Specifically, we identified and evaluated four vendors (W, X, Y, Z) with experience in providing data services to medical settings. Table 1 summarizes our system requirements and vendor evaluations. All vendors had the ability to remotely manage their systems. Vendors W and X’s primary business was primary care CDS tools using an extracted data repository. Vendor W extracted EMR data into repositories located at practice sites while Vendor W extracted the data into a repository located remotely at their own facilities. Vendor Y was a clinical data warehousing consulting firm with extensive experiences performing custom ETL projects at large hospitals, but not small primary care based clinic settings. Vendor Z specialized in health data exchange services. Both Vendors Y and Z lacked the necessary ETL experience and a CDS tool. Vendor W met all of our criteria, met our budgetary constraints, and brought additional expertise in national health guidelines and delivering data extractions to support comparative effectiveness research.
Table 1.
ETL Requirement | Vendor |
---|---|
Data exported to separate repositories (federated solutions vs. centralized data sharing solutions) | W, X, Y |
Repository stored locally at site | W, Y |
Point-of-care clinical decision support tool available | W, X |
Remote management (no onsite support staff needed) | W, X, Y, Z |
Previous ETL experience with primary care clinic based EMRs | W, X |
Figure 2 summarizes the resulting ETL and data quality components of our technical architecture. Our vendor extracts a set of common data elements into individual LC Data QUEST repositories located at each practice site. Once the data is loaded into the LC Data QUEST repository, it can be shared with researchers to support various research related activities, including cohort discovery, randomized control trials, and comparative effectiveness research. Individual practices can also analyze their own repository data to target quality improvement initiatives or to support any individual practice based activity, using a registry tool licensed by the vendor. Data are owned by the individual partner sites and no data are shared to outside collaborators unless explicitly approved by the site.

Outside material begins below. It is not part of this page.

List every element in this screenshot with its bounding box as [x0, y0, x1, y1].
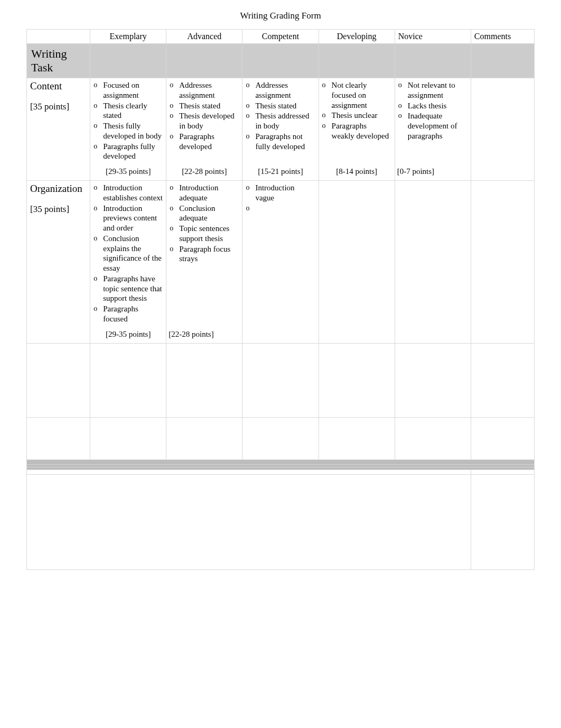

At the bottom of the local data loop, a program generates a point-of-care report that includes CDS for recommended national guidelines of care. Patients and practitioners review the point-of-care report during visits and can correct data errors.
Our initial federated data sets included variables that support management of common guideline supported diseases, although the design is scalable for expansion to other domains that sites find desirable or are needed by data sharing projects in the future. However, as an initial proof-of-concept, providing decision support using national clinical guidelines was of immediate benefit to practices, while the extracted data allowed us to test our data quality and metadata management strategies. Two of the six pilot sites have implemented ETL, with two in the installation process, and two with some delay due to administrative and technical issues (i.e., governance requirements and EMR migrations). LC Data QUEST supports three funded research projects outside of the initial pilot funding, with several projects in development and growing collaborations.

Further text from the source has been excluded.